Around 60,000 LAUSD workers struck from March 21-23, 2023. Of this group, 30,000 are bus drivers, custodians, teacher aids, cafeteria workers, and more school support members. 35,000 teachers will be rallying with them, causing hundreds of schools to shut down for the next few days.

What’s the reason for this strike? The workers demanded a 30% raise and $2 per hour equity wage raise. The district’s initial response was a 15% overall raise and a raise in their minimum wage to $20 per hour, but the worker’s union has not budged. Superintendent Alberto Carvalho has stated he is working with the union and LAUSD to come to an agreement, but no discussion has stopped the strike – its first day was March 21st, with around 420,000 students out of school. The union refused to have a face-to-face discussion with the superintendent and instead asked for a fact-finding panel, which has not yet been set up.

This is not the only strike LAUSD has suffered recently. In 2019, LAUSD teachers went on strike to demand smaller maximum class sizes, less standardized testing, a 6.5% raise, more nurses and guidance counselors, and accountability for charter schools.

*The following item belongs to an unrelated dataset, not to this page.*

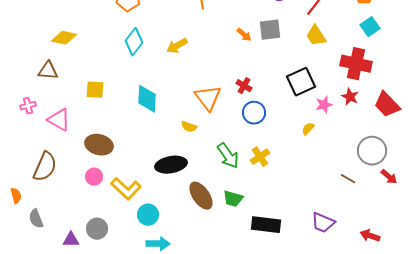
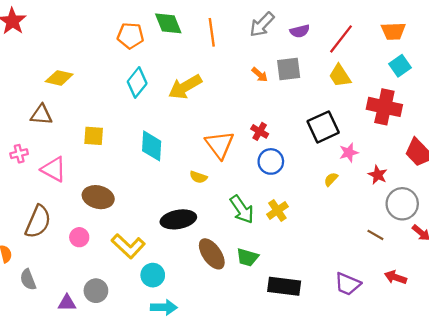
yellow arrow: (177, 46) -> (185, 87), size x1.4
red star: (350, 97) -> (378, 175), moved
pink circle: (94, 177) -> (79, 237), moved
red arrow: (370, 236) -> (396, 277), moved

I was in 5th grade at an LAUSD elementary school in 2019 (shoutout to Encino Charter!), and I walked alongside my teachers in the strike. I even wrote the front-page article about it in my school’s newspaper, the Encino Explorer.

After a week of striking, the union and district came to an agreement: a 6% raise, smaller maximum class sizes (39 students per class in grades 4-12, and 27 max in TK-3rd), 50% less standardized testing, more accountability for charter schools, 80 more librarians over the next two years, and more nurses.

Although I loved my public school experience, one of the unfortunate aspects of LAUSD is the underfunded classrooms and workers – teachers constantly have to buy their own supplies and deal with subpar classrooms and campuses. The district never provides enough to make the schools as strong as they could be, and it’s left up to individual teachers and workers to create a happy, safe, inviting environment for the next generation of students.
While we are so lucky to be in a safer, better-equipped school than most students in SoCal, it’s important to take the time to appreciate the people we have. Even though our Viewpoint staff aren’t in the same position as LAUSD workers, we need to treat them with the same respect and gratitude that LAUSD students are showing their striking support right now.